Exactly as they appear, copy the lines from the one holding "Editing with coordinate inputs" through the end of the records, leaving pictures out.

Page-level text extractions
'''

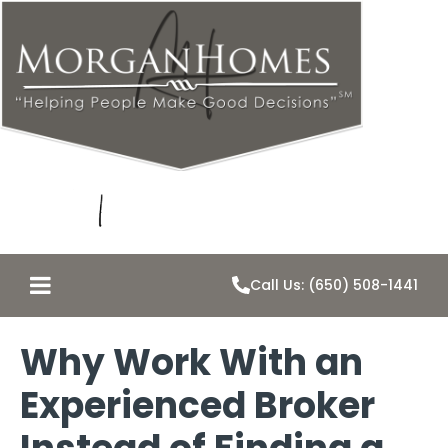
Call Us: (650) 508-1441
Why Work With an
Experienced Broker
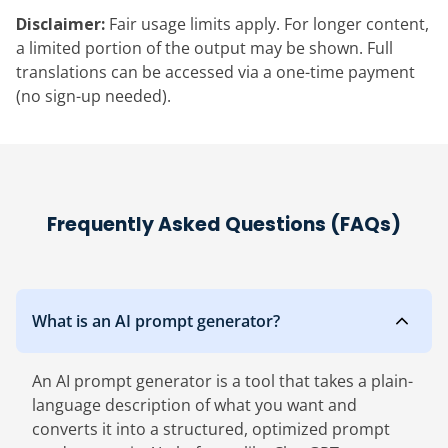
Disclaimer:
Fair usage limits apply. For longer content,
a limited portion of the output may be shown. Full
translations can be accessed via a one-time payment
(no sign-up needed).
Frequently Asked Questions (FAQs)
What is an AI prompt generator?
An AI prompt generator is a tool that takes a plain-
language description of what you want and
converts it into a structured, optimized prompt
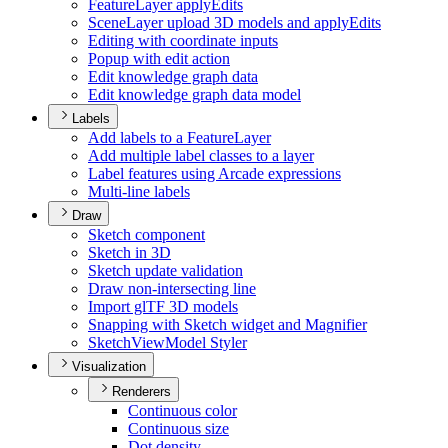
Feature
Layer apply
Edits
Scene
Layer upload 3
D models and apply
Edits
Editing with coordinate inputs
Popup with edit action
Edit knowledge graph data
Edit knowledge graph data model
Labels
Add labels to a Feature
Layer
Add multiple label classes to a layer
Label features using Arcade expressions
Multi-line labels
Draw
Sketch component
Sketch in 3
D
Sketch update validation
Draw non-intersecting line
Import gl
T
F 3
D models
Snapping with Sketch widget and Magnifier
Sketch
View
Model Styler
Visualization
Renderers
Continuous color
Continuous size
Dot density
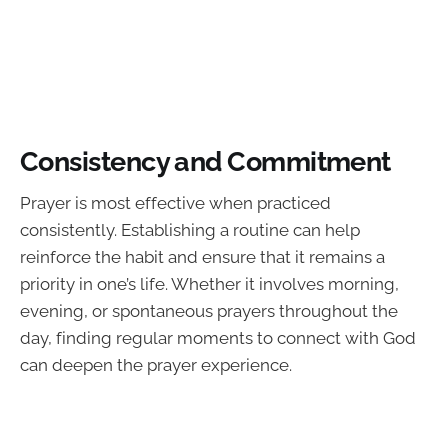
Consistency and Commitment
Prayer is most effective when practiced
consistently. Establishing a routine can help
reinforce the habit and ensure that it remains a
priority in one’s life. Whether it involves morning,
evening, or spontaneous prayers throughout the
day, finding regular moments to connect with God
can deepen the prayer experience.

'''

▶ **REPLY**:
Editing with coordinate inputs
Popup with edit action
Edit knowledge graph data
Edit knowledge graph data model
Labels
Add labels to a Feature
Layer
Add multiple label classes to a layer
Label features using Arcade expressions
Multi-line labels
Draw
Sketch component
Sketch in 3
D
Sketch update validation
Draw non-intersecting line
Import gl
T
F 3
D models
Snapping with Sketch widget and Magnifier
Sketch
View
Model Styler
Visualization
Renderers
Continuous color
Continuous size
Dot density
Consistency and Commitment
Prayer is most effective when practiced
consistently. Establishing a routine can help
reinforce the habit and ensure that it remains a
priority in one’s life. Whether it involves morning,
evening, or spontaneous prayers throughout the
day, finding regular moments to connect with God
can deepen the prayer experience.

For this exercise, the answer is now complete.